The composite rock breaking cutter disc according to claim 1 is characterized in that a main water pipeline is arranged in the main shaft, and the main water pipeline supplies water to the low-temperature water nozzle.
The composite rock breaking cutter disc as described in claim 1 is characterized in that the dynamic shield disc comprises a cross-shaped cutter disc, two second sliding devices that can move relatively in the first direction of the cross-shaped cutter disc are arranged, a cutter that can slide therewith is arranged on the second sliding device, and a fixed cutter is directly arranged in the second direction.
The composite rock breaking cutter disc as described in claim 1 is characterized in that the dynamic shield disc comprises a cross-shaped cutter disc, two second sliding devices that can move relatively to each other are arranged in the first direction of the cross-shaped cutter disc, and two second sliding devices that can move relatively to each other are arranged in the second direction, and a cutter is arranged on each sliding device.

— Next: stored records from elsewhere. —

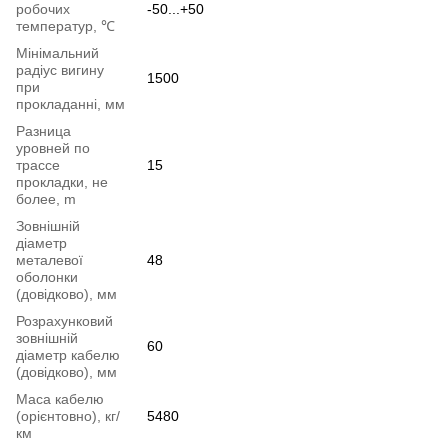
робочих
-50...+50
температур, ℃
Мінімальний
радіус вигину
1500
при
прокладанні, мм
Разница
уровней по
трассе
15
прокладки, не
более, m
Зовнішній
діаметр
металевої
48
оболонки
(довідково), мм
Розрахунковий
зовнішній
60
діаметр кабелю
(довідково), мм
Маса кабелю
(орієнтовно), кг/
5480
км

The composite rock breaking cutter disc as described in claim 1 is characterized in that the central axis of the cutter is perpendicular to the cross-shaped cutter disc; the first sliding device and the second sliding device are alternately and evenly distributed; the initial positions and speeds of the second sliding devices are the same.
The composite rock breaking cutter disc as described in claim 1 is characterized in that the moving speed of the cutter is less than the rotation speed of the dynamic shield disc; or the moving speed of the cutter is greater than the rotation speed of the dynamic shield disc, and the cutter moves back and forth in the radial direction of the cutter disc as the dynamic shield disc rotates.
A shield machine, characterized by comprising the composite rock breaking cutter head as described in any one of claims 1-9.